Buffy the Vampire Slayer – I came to Buffy late, like three or four years ago late. When it originally aired, I was going through a period of not having a TV or relying on rabbit ears. I missed a lot of the TV from that period. But I knew many, many people who loved Buffy. To this day, I know many, many people who say it’s their all-time favorite show. So, when I finally joined the world of streaming, Buffy was near the top of my list. And I hated it. I wound up watching every single episode because I kept telling myself, “It has to get better.” It didn’t. I don’t know if the show didn’t age well or what, but the writing varied between sloppy and bad. It came off as shockingly sexist given the premise. And everything about Willow from the moment she fell in love with a girl was cringey as all heck. The jokes rarely landed. Events were so haphazard that there was never any tension. Maybe it was just over my head or something, but I hated the whole experience.
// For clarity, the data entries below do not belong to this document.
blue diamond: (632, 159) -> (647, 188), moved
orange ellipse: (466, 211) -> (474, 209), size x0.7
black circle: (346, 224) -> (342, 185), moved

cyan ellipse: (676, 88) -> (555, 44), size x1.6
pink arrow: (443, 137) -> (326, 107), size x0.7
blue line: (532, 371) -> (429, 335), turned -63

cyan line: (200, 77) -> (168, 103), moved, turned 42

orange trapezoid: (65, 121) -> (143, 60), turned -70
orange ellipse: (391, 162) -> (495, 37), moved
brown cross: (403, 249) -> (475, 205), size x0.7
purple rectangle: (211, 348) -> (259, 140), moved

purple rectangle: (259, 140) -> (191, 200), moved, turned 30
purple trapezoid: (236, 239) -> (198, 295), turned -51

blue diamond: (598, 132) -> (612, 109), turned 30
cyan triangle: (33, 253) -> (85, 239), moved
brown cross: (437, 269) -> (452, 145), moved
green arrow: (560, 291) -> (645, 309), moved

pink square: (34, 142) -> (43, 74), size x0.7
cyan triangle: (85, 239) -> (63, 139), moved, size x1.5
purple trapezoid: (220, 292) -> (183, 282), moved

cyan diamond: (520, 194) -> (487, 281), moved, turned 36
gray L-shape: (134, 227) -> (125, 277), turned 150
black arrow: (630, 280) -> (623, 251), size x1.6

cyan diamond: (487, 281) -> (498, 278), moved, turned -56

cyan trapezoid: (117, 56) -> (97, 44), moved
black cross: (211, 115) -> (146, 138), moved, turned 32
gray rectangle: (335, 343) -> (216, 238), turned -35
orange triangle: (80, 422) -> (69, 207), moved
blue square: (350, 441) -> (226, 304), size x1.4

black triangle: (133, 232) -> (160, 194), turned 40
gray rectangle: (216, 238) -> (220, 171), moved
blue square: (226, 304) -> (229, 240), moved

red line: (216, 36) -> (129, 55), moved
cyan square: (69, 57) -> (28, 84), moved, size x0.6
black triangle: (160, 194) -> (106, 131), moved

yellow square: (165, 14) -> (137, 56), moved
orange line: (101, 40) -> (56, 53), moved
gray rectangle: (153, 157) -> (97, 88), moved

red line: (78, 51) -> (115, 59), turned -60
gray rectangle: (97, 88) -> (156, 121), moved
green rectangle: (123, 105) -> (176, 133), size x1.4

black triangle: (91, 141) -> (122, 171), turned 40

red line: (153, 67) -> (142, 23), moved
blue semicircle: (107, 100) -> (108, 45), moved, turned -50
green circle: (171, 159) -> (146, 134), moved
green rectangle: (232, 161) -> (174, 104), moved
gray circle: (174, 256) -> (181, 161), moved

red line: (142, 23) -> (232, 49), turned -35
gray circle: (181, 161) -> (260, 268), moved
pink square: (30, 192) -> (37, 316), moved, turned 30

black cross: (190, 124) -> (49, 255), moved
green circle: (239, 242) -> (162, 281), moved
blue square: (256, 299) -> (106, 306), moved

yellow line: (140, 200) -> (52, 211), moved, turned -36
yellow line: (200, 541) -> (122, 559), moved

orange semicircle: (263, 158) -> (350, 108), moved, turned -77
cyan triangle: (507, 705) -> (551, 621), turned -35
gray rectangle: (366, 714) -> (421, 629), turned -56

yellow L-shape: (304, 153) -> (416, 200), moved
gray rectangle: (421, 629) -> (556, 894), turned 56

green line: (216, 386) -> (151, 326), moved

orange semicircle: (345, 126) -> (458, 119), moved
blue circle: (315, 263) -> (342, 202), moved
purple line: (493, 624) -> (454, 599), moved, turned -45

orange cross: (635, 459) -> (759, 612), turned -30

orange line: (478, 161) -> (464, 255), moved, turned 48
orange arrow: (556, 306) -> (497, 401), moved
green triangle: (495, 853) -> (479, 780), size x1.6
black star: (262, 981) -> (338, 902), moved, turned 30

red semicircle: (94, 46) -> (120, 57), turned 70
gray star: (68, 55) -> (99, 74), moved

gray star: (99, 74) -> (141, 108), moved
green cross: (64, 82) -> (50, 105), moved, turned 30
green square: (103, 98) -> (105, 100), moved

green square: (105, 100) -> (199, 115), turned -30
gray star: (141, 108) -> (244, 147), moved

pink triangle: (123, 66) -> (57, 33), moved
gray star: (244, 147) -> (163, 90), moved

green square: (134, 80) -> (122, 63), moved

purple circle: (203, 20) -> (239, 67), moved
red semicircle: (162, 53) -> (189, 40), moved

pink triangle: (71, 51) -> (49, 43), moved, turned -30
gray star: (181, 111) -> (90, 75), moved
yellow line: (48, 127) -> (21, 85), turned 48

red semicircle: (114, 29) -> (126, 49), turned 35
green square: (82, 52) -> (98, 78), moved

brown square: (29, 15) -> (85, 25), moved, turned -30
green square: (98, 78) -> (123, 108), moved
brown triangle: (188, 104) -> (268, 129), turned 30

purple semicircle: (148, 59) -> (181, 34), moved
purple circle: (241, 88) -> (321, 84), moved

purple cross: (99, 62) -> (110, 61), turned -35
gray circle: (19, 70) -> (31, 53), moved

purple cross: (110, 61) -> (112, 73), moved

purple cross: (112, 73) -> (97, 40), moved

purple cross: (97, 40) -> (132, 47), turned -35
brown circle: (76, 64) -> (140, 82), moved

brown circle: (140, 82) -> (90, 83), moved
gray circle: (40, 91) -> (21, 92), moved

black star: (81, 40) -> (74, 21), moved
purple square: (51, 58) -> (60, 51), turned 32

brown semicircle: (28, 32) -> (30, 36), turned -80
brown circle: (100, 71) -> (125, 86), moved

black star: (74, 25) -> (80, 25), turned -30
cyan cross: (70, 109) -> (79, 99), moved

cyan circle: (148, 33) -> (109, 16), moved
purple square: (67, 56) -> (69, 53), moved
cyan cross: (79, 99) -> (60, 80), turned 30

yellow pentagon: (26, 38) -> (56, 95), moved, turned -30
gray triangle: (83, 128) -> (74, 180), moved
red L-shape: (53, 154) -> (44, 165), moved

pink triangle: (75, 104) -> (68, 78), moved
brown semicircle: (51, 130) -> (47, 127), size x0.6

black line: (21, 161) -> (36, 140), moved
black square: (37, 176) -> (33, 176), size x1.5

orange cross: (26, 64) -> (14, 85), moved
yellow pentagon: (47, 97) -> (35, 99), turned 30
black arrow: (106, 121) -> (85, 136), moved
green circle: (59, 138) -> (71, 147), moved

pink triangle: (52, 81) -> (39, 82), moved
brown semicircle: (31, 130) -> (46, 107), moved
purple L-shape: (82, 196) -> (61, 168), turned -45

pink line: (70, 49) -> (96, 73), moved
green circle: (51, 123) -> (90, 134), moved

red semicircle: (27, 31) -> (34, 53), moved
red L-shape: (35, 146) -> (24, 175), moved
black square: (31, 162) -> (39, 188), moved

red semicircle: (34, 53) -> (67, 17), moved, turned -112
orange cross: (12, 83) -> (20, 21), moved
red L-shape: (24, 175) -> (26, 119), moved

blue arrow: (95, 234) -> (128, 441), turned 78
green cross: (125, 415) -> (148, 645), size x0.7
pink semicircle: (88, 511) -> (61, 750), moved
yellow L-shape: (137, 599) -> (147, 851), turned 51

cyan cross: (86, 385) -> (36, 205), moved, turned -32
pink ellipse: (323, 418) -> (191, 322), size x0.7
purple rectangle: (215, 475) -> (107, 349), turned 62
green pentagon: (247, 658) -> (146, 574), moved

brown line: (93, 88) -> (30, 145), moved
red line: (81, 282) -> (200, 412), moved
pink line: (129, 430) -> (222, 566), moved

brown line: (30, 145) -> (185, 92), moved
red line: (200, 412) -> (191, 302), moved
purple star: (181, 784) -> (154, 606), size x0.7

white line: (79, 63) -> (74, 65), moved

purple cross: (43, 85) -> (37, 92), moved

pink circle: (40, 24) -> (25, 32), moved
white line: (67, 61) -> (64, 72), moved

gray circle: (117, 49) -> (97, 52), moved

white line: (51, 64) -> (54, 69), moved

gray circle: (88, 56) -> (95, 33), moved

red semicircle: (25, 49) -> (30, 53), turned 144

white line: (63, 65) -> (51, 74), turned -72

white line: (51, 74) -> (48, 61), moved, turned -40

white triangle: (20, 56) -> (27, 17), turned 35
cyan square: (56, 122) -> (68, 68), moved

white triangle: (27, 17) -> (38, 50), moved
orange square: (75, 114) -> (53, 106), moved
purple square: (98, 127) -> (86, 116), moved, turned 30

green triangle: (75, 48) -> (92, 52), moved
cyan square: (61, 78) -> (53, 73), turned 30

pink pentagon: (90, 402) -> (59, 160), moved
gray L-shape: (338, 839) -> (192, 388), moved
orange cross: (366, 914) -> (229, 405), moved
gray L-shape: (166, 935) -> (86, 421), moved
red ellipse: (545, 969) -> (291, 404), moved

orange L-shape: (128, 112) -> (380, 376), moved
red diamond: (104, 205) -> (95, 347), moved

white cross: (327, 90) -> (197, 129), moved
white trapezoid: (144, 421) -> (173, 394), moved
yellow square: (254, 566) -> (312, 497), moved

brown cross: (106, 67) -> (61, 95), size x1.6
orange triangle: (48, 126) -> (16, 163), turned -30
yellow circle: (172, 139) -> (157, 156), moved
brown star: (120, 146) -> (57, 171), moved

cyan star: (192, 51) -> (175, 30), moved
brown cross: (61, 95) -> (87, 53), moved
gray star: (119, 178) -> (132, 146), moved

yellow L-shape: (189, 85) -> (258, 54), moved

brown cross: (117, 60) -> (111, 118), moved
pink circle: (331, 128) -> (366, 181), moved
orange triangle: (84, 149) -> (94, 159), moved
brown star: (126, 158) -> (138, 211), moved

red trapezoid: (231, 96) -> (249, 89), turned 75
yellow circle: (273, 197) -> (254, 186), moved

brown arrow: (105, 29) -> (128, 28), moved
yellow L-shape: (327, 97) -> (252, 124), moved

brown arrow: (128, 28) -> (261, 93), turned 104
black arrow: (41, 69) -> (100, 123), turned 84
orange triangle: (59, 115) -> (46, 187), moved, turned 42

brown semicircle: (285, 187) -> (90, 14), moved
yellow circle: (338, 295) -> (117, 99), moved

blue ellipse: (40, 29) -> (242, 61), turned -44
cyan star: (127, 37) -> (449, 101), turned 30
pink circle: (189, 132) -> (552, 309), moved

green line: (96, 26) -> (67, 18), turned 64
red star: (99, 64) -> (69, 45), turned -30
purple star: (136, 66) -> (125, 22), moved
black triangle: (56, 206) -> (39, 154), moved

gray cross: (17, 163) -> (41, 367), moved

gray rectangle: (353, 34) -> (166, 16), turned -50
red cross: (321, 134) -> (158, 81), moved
Battlestar Galactica – This was another show that I missed when it originally aired. Unlike Buffy, though, I didn’t stick it out until the end. I watched the first two seasons and that was more than enough. It was awful. It felt like they were making it up as they went along. The one rule was that there can never, ever, under any circumstances be anything fun or funny.

Music:

The Doors – The Doors is what happens when you take a lousy singer who happens to be a really bad poet, string him out on drugs, and make him the front man for a mediocre garage band. How they became one of the classic rock bands is just beyond me.

Jack White – Jack White really shouldn’t be on this list because, by all rights, I should barely be aware of Jack White’s existence. Unfortunately, I dated a woman for a little while whose absolute favorite musician was Jack White. And I saw the movie “It Might Get Loud”. So, I’ve heard quite a bit of his stuff. It’s, ummm, what’s the word? Oh, not good at all. He’s a hack that got famous. His best moments are aggressively mediocre. And hearing him interviewed makes me think he’s in a world’s biggest douchebag competition. It’s all schtick and no substance.

Movies:

Mad Max: Fury Road – Everyone went crazy for this movie when it came out. People loved it. I had no real interest having never seen a Mad Max movie, but people wouldn’t shut up about it. All the glowing talk made me curious, and I went to see it towards the end of its theatrical run. That stands as one of the biggest regrets of my life. I kept double checking to see if I was watching the right movie. It made no sense, even within its own world. It completely lacked humor. The action was monotonous. The sound design was less pleasant than a dentist’s drill. The story was never developed. But there was a dude playing guitar on the front of a truck for some reason. Ugh.

Deadpool – This is another movie that everyone loved. I mean they loooooved it. They wanted to have babies with it. About all I can say nice about it is that it tried really, really hard. There was just nothing original or clever or entertaining about the movie. The jokes basically amounted to someone saying bad words in inappropriate situations. Garbage Pail Kids are funnier.

Books:

Moby Dick – There’s probably a halfway decent piece of flash fiction scattered throughout this book’s six-hundred and thirty-five pages.

1984 – The less said about this the better. It’s a bad idea to make the reader hate every character in a book. And the book’s rather obvious point has been made much more effectively by many other people.